2010 Poster Sessions : Modeling Mutual Context of Object and Human Pose in Human-Object Interaction Activities

Student Name : Bangpeng Yao
Advisor : Fei-Fei Li
Research Areas: Artificial Intelligence
Abstract:
Detecting objects in cluttered scenes and estimating articulated human body parts are two challenging problems in computer vision. The difficulty is particularly pronounced in activities involving human-object interactions (e.g. playing tennis), where the relevant object tends to be small or only partially visible, and the human body parts are often self-occluded. We observe, however, that objects and human poses can serve as mutual context to each other -- recognizing one facilitates the recognition of the other. In this paper we propose a new random field model to encode the mutual context of objects and human poses in human-object interaction activities.
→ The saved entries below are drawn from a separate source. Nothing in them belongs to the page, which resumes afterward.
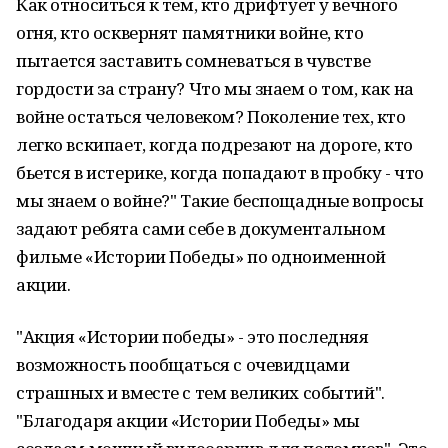
Как относиться к тем, кто дрифтует у вечного
огня, кто осквернят памятники войне, кто
пытается заставить сомневаться в чувстве
гордости за страну? Что мы знаем о том, как на
войне остаться человеком? Поколение тех, кто
легко вскипает, когда подрезают на дороге, кто
бьется в истерике, когда попадают в пробку - что
мы знаем о войне?" Такие беспощадные вопросы
задают ребята сами себе в документальном
фильме «Истории Победы» по одноименной
акции.
"Акция «Истории победы» - это последняя
возможность пообщаться с очевидцами
страшных и вместе с тем великих событий".
"Благодаря акции «Истории Победы» мы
We then cast the model learning task as a structure learning problem, of which the structural connectivity between the object, the overall human pose, and different body parts are estimated through a structure search approach, and the parameters of the model are estimated by a new max-margin algorithm. On a sports data set of six classes of human-object interactions, we show that our mutual context model significantly outperforms state-of-the-art in detecting very difficult objects and human poses.

Bio:
Bangpeng Yao is a Ph.D. student in Computer Science Department at Stanford University, where he is advised by Fei-Fei Li. His research interests include computer vision, machine learning, and computational neuroscience. He earned a B.E. degree in Automation, and a M.E. degree in Computer Science from Tsinghua University in China. He worked with Prof. Li for one year in Princeton University before moving to Stanford.